SOURCE DATA –
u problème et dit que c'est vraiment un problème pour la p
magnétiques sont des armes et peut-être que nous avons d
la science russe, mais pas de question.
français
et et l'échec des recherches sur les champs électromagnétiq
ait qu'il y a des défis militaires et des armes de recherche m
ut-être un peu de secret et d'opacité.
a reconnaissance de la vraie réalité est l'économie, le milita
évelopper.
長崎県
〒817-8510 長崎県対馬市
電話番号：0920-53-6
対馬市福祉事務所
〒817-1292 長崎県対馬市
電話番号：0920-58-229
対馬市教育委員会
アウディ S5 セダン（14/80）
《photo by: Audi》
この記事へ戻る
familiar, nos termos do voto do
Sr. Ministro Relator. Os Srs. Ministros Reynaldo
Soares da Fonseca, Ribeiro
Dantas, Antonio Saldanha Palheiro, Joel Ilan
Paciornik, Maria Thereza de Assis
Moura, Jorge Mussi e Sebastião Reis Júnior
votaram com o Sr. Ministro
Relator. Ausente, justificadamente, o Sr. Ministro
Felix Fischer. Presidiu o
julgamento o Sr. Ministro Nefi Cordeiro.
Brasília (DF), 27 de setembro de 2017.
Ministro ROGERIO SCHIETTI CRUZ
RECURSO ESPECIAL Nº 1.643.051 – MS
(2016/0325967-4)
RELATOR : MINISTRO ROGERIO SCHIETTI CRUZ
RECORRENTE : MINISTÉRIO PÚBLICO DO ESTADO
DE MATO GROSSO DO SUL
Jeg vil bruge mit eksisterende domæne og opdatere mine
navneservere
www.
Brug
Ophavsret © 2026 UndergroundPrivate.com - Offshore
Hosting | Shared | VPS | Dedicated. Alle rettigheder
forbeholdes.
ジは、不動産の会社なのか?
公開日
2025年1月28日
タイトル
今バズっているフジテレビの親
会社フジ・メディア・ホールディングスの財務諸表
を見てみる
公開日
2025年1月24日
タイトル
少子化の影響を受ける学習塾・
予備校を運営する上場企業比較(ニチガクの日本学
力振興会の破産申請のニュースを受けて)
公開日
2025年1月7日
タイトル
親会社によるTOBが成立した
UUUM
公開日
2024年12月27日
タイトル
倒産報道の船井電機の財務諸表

---

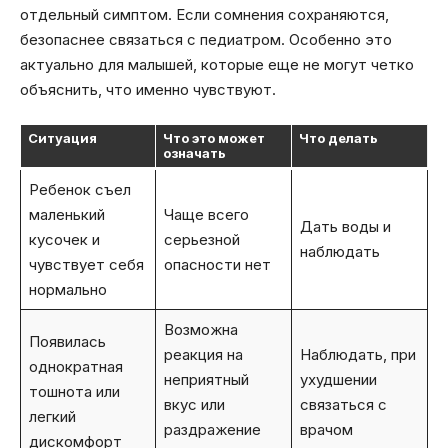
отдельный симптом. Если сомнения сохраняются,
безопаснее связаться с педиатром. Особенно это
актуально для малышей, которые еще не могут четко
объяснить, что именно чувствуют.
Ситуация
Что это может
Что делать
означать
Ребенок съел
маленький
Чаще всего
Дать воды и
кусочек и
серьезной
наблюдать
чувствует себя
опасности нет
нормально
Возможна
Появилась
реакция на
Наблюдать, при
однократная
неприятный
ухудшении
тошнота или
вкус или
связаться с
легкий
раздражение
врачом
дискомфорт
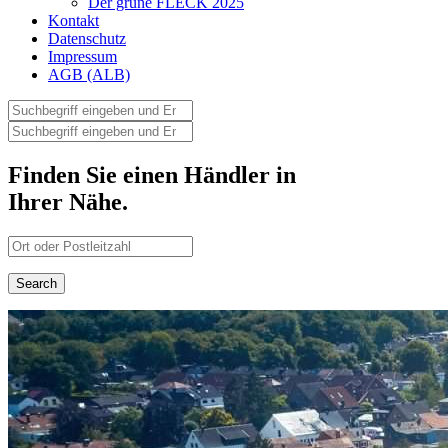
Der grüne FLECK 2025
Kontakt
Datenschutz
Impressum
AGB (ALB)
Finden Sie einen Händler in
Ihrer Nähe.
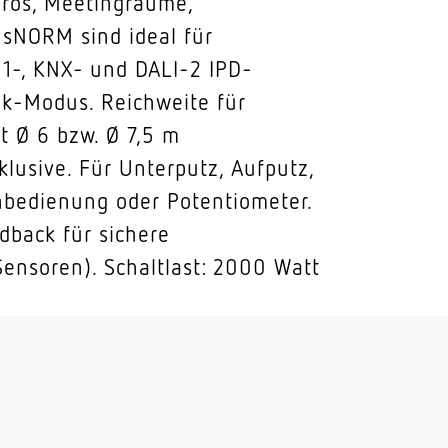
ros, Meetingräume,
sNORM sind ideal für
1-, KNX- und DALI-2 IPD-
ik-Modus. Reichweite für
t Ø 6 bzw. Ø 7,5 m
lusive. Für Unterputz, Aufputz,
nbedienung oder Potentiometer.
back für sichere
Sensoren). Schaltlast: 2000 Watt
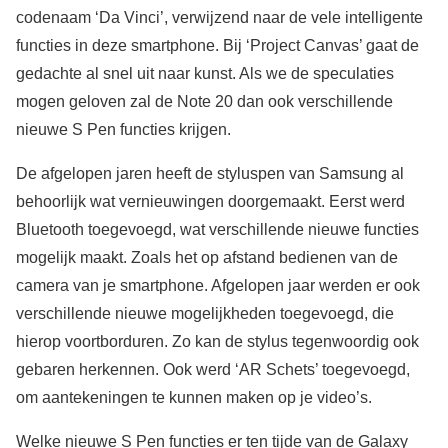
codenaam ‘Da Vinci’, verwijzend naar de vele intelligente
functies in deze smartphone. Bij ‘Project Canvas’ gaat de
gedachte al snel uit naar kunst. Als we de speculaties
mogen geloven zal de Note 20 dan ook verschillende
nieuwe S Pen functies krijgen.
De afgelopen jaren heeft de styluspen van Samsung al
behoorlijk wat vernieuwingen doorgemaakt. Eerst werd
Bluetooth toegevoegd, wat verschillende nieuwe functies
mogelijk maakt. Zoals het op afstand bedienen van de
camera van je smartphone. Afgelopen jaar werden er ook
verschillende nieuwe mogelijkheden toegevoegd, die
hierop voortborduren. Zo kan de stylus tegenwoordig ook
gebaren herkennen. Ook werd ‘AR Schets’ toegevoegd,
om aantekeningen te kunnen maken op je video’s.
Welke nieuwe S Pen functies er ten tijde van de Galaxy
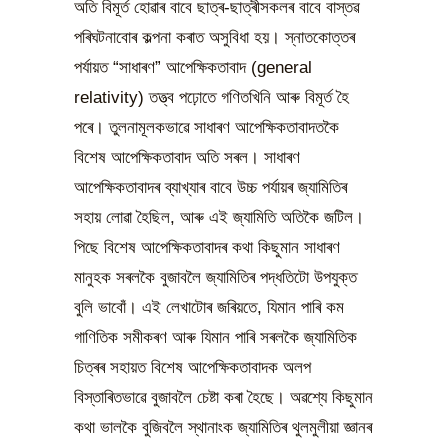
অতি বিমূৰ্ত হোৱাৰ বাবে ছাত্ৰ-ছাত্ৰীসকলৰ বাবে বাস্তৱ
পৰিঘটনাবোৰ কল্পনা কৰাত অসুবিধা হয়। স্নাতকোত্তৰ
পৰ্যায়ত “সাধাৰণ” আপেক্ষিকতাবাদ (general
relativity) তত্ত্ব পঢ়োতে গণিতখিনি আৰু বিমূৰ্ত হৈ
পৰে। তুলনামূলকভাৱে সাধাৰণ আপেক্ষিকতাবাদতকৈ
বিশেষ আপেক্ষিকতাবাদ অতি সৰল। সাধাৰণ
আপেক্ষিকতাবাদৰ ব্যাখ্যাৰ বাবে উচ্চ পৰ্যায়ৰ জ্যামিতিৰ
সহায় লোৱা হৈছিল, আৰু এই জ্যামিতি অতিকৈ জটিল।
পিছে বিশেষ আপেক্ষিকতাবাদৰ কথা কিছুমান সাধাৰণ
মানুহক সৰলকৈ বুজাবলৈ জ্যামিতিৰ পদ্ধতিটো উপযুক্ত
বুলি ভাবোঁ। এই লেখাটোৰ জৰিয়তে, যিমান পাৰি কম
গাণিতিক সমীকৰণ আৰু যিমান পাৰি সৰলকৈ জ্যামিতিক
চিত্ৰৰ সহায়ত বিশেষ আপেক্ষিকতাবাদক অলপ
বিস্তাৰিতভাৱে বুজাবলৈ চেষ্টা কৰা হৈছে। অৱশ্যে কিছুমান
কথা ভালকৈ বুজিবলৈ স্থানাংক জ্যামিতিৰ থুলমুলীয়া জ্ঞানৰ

WHAT THE TASK REQUIRES – Please reproduce, exactly as they appear above, the lines from the line containing "মানুহক সৰলকৈ বুজাবলৈ" up to and including the line containing "কথা ভালকৈ বুজিবলৈ".

EXERCISE OUTPUT –
মানুহক সৰলকৈ বুজাবলৈ জ্যামিতিৰ পদ্ধতিটো উপযুক্ত
বুলি ভাবোঁ। এই লেখাটোৰ জৰিয়তে, যিমান পাৰি কম
গাণিতিক সমীকৰণ আৰু যিমান পাৰি সৰলকৈ জ্যামিতিক
চিত্ৰৰ সহায়ত বিশেষ আপেক্ষিকতাবাদক অলপ
বিস্তাৰিতভাৱে বুজাবলৈ চেষ্টা কৰা হৈছে। অৱশ্যে কিছুমান
কথা ভালকৈ বুজিবলৈ স্থানাংক জ্যামিতিৰ থুলমুলীয়া জ্ঞানৰ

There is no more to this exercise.